Following Table 1 shows the cooling time of the injection molding assembly from the start of supplying the aforementioned cooling liquid after pressurizing the molten resin to ejection of a molded product when a minus lens and a plus lens are molded. The cooling time is divided into groups according to lens power (diopter) (spherical power) and astigmatic power. Especially in the minus lens, the grouping is based on the value of the sum of the spherical power and the astigmatic power. The lens spherical power is indicated in a vertical axis and the astigmatic power is indicated in a horizontal axis. A three-digit number in the Table 1 indicates a cooling time (second).

TABLE 1

As can be seen from FIG. 13(A) and (B), the increase of lens power in a minus lens means that a thickness of the peripheral portion T2 becomes much larger than the thickness of the central portion T1. Also, the increase of lens power in a plus lens means that a thickness of the central portion T4 becomes much larger than that of the peripheral portion T5. As shown in Table 1, the more a lens power increases, the longer a cooling time is made in both the minus lens and the plus lens. When a lens power increases, through surface area of the cavity in the injection molding assembly does not substantially changes, the volume of a lens, that is, the amount of the molten resin filled in the cavity 22 increases. Accordingly, the cooling time is lengthened in proportion to the increase of the lens power, thereby gradually cooling the whole molten resin in the cavity 22 uniformly to a predetermined temperature (the temperature for ejecting the molded product). Consequently, a high-precision and high-quality plastic spectacle lens with little heat distortion, little shrinkage deformation and the like can be obtained.

The cooling time of the injection molding assembly is lengthened in proportion to the increase of the lens power also in molding a semi-finished lens.

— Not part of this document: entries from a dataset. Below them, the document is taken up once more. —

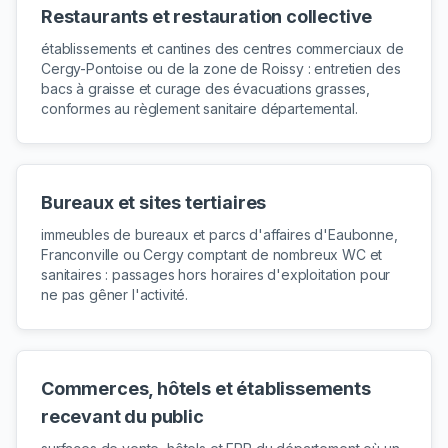
Restaurants et restauration collective
établissements et cantines des centres commerciaux de
Cergy-Pontoise ou de la zone de Roissy : entretien des
bacs à graisse et curage des évacuations grasses,
conformes au règlement sanitaire départemental.
Bureaux et sites tertiaires
immeubles de bureaux et parcs d'affaires d'Eaubonne,
Franconville ou Cergy comptant de nombreux WC et
sanitaires : passages hors horaires d'exploitation pour
ne pas gêner l'activité.
Commerces, hôtels et établissements
recevant du public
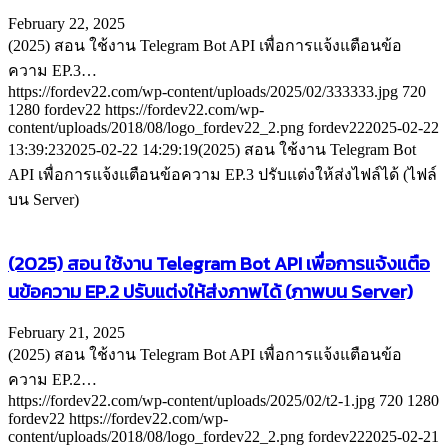
February 22, 2025
(2025) สอน ใช้งาน Telegram Bot API เพื่อการแจ้งแตือนข้อ
ความ EP.3…
https://fordev22.com/wp-content/uploads/2025/02/333333.jpg
720
1280
fordev22
https://fordev22.com/wp-
content/uploads/2018/08/logo_fordev22_2.png
fordev22
2025-02-22
13:39:23
2025-02-22 14:29:19
(2025) สอน ใช้งาน Telegram Bot
API เพื่อการแจ้งแตือนข้อความ EP.3 ปรับแต่งให้ส่งไฟล์ได้ (ไฟล์
บน Server)
(2025) สอน ใช้งาน Telegram Bot API เพื่อการแจ้งแตือ
นข้อความ EP.2 ปรับแต่งให้ส่งภาพได้ (ภาพบน Server)
February 21, 2025
(2025) สอน ใช้งาน Telegram Bot API เพื่อการแจ้งแตือนข้อ
ความ EP.2…
https://fordev22.com/wp-content/uploads/2025/02/t2-1.jpg
720
1280
fordev22
https://fordev22.com/wp-
content/uploads/2018/08/logo_fordev22_2.png
fordev22
2025-02-21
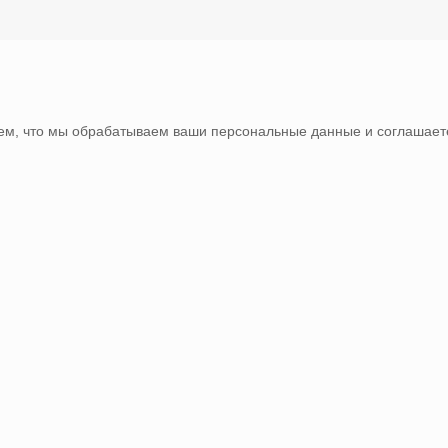
тем, что мы обрабатываем ваши персональные данные и соглашаете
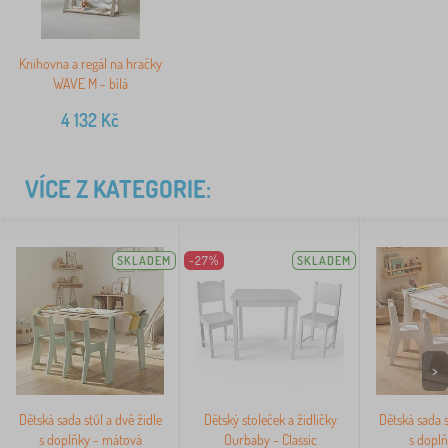
Knihovna a regál na hračky
WAVE M - bílá
4 132
Kč
VÍCE Z KATEGORIE:
SKLADEM
-27%
SKLADEM
>
Dětská sada stůl a dvě židle
Dětský stoleček a židličky
Dětská sada s
s doplňky - mátová
Ourbaby - Classic
s doplň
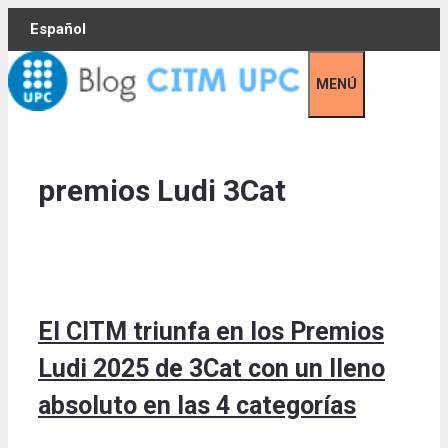
Skip
Español
to
content
MENÚ
premios Ludi 3Cat
El CITM triunfa en los Premios
Ludi 2025 de 3Cat con un lleno
absoluto en las 4 categorías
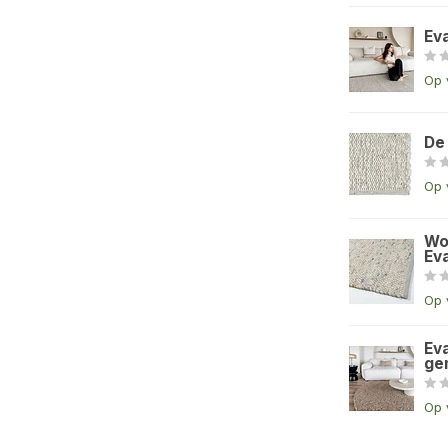
Ev
Op 
De
Op 
Wo
Eva
Op 
Eva
ge
Op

As can be seen from a comparison of graphs of FIG. 13(A) and (B), a minus lens with the time from pressurization of molten resin to ejection of the molded product is made longer for minus lens having greater lens power in a minus lens with a smaller power even when the minus lenses have substantially the same surface area in the cavity, thereby lengthening a cooling time of the injection molding assembly. When a lens having larger thickness of a peripheral portion than the thickness of a central portion is molded, the temperature of the lower mold insert is lowered below the temperature of the upper mold insert and a cooling time of the injection molding assembly is lengthened as shown in FIG. 13(A) and (B), which prevents the lens from bending at the central portion so as to enable high insert transfer precision and also prevents heat distortion, thus making a high-quality lens.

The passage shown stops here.